■ PROBLEM TO WORK ON ■
Could you filter the listing for lines with the word "click" and return them?

■ EXTRACTED MATERIAL ■
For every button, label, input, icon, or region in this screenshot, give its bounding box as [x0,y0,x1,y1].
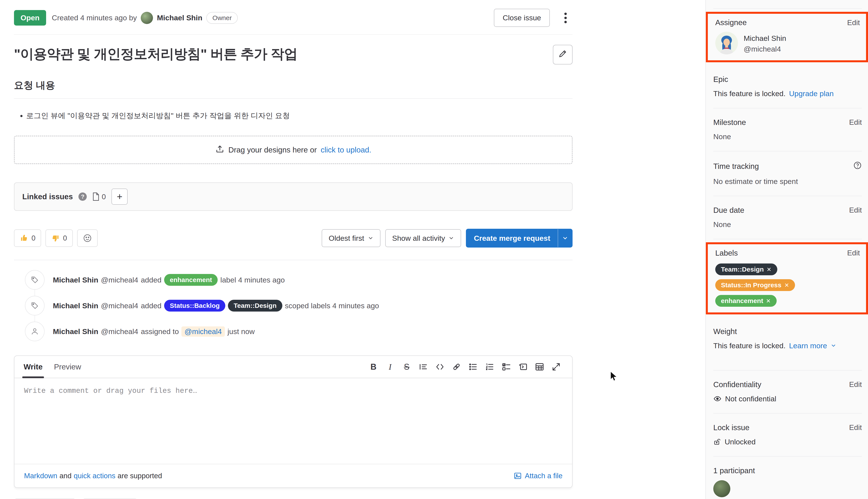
activity-actor[interactable]: Michael Shin [53,276,98,284]
task-list-button[interactable] [499,360,513,374]
activity-suffix: label 4 minutes ago [220,276,285,284]
chevron-down-icon [562,235,568,241]
comment-textarea[interactable] [14,378,572,464]
link-button[interactable] [450,360,463,374]
activity-suffix: scoped labels 4 minutes ago [285,302,379,310]
assignee-edit-button[interactable]: Edit [847,19,860,27]
pencil-icon [558,49,567,60]
quick-actions-link[interactable]: quick actions [74,472,116,480]
feed-controls: Oldest first Show all activity Create me… [322,229,572,247]
due-date-value: None [713,220,862,229]
blockquote-button[interactable] [417,360,430,374]
participant-avatar[interactable] [713,480,730,497]
due-date-section: Due date Edit None [713,196,862,239]
add-emoji-button[interactable] [77,229,98,247]
close-issue-button[interactable]: Close issue [494,9,550,27]
label-icon [25,270,45,290]
content-gap [572,0,706,499]
label-pill[interactable]: Status::Backlog [164,300,225,312]
remove-label-icon[interactable] [766,298,771,303]
merge-request-dropdown-toggle[interactable] [558,229,572,247]
thumbs-down-icon [51,234,60,243]
collapse-block-button[interactable] [516,360,530,374]
milestone-edit-button[interactable]: Edit [849,118,862,126]
label-pill[interactable]: enhancement [715,295,777,307]
confidentiality-section: Confidentiality Edit Not confidential [713,370,862,414]
chevron-down-icon [368,235,373,241]
click-to-upload-link[interactable]: click to upload. [321,146,372,154]
labels-edit-button[interactable]: Edit [847,248,860,257]
thumbs-up-icon [20,234,28,243]
discussion-controls-row: 0 0 Oldest first Show all activity [14,229,572,247]
numbered-list-button[interactable] [483,360,496,374]
linked-issues-title: Linked issues [22,192,73,201]
kebab-menu-icon[interactable] [558,9,572,27]
markdown-link[interactable]: Markdown [24,472,57,480]
lock-issue-value: Unlocked [725,438,756,446]
assignee-name[interactable]: Michael Shin [744,33,786,44]
activity-item: Michael Shin @micheal4 added enhancement… [14,270,572,290]
learn-more-link[interactable]: Learn more [789,341,827,350]
assignee-highlight-frame: Assignee Edit Michael Shin @micheal4 [706,12,868,62]
table-button[interactable] [533,360,546,374]
status-badge: Open [14,10,46,26]
activity-handle: @micheal4 [101,302,138,310]
label-pill[interactable]: Status::In Progress [715,279,795,291]
label-pill[interactable]: enhancement [164,274,218,286]
assignee-title: Assignee [715,18,747,27]
attach-file-link[interactable]: Attach a file [514,472,563,480]
upgrade-plan-link[interactable]: Upgrade plan [789,89,834,98]
created-text: Created 4 minutes ago by [52,14,137,22]
author-avatar[interactable] [141,12,153,24]
assignee-handle: @micheal4 [744,44,786,54]
sidebar-top-divider [713,0,862,9]
confidentiality-value: Not confidential [725,394,776,403]
lock-issue-edit-button[interactable]: Edit [849,423,862,432]
strikethrough-button[interactable]: S [400,360,413,374]
thumbs-up-button[interactable]: 0 [14,229,41,247]
design-dropzone[interactable]: Drag your designs here or click to uploa… [14,136,572,164]
italic-button[interactable]: I [383,360,397,374]
chevron-down-icon [448,235,454,241]
remove-label-icon[interactable] [767,267,772,272]
epic-section: Epic This feature is locked. Upgrade pla… [713,65,862,108]
confidentiality-edit-button[interactable]: Edit [849,380,862,389]
weight-section: Weight This feature is locked. Learn mor… [713,317,862,360]
author-role-badge: Owner [206,12,238,24]
milestone-section: Milestone Edit None [713,108,862,151]
activity-handle: @micheal4 [101,327,138,336]
assignee-avatar[interactable] [715,32,738,54]
author-name[interactable]: Michael Shin [157,14,202,22]
activity-actor[interactable]: Michael Shin [53,302,98,310]
due-date-edit-button[interactable]: Edit [849,206,862,214]
label-pill[interactable]: Team::Design [715,264,777,275]
time-tracking-value: No estimate or time spent [713,177,862,186]
page-title: "이용약관 및 개인정보처리방침" 버튼 추가 작업 [14,45,546,63]
tab-write[interactable]: Write [24,356,43,378]
add-linked-issue-button[interactable]: + [111,188,128,205]
activity-filter-dropdown[interactable]: Show all activity [385,229,461,247]
remove-label-icon[interactable] [784,282,789,288]
assignee-mention-link[interactable]: @micheal4 [181,326,225,337]
weight-divider [713,360,862,370]
create-merge-request-button[interactable]: Create merge request [466,229,572,247]
bold-button[interactable]: B [367,360,380,374]
bullet-list-button[interactable] [466,360,480,374]
editor-tabs: Write Preview B I S [14,356,572,378]
linked-issues-panel: Linked issues ? 0 + [14,182,572,211]
time-tracking-help-icon[interactable] [853,161,862,171]
image-icon [514,472,522,480]
epic-locked-text: This feature is locked. [713,89,786,98]
code-button[interactable] [433,360,447,374]
label-pill[interactable]: Team::Design [228,300,282,312]
activity-actor[interactable]: Michael Shin [53,327,98,336]
help-icon[interactable]: ? [79,193,87,201]
thumbs-down-button[interactable]: 0 [46,229,73,247]
edit-title-button[interactable] [553,45,572,64]
tab-preview[interactable]: Preview [54,356,81,378]
description-list: 로그인 뷰에 "이용약관 및 개인정보처리방침" 버튼 추가 작업을 위한 디자… [14,110,572,121]
sort-dropdown[interactable]: Oldest first [322,229,380,247]
labels-pill-list: Team::Design Status::In Progress enhance… [715,264,860,307]
fullscreen-button[interactable] [550,360,563,374]
editor-toolbar: B I S [367,360,563,374]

■ WRITTEN RESPONSE ■
click-to-upload-link[interactable]: click to upload. [321,146,372,154]
design-dropzone[interactable]: Drag your designs here or click to uploa… [14,136,572,164]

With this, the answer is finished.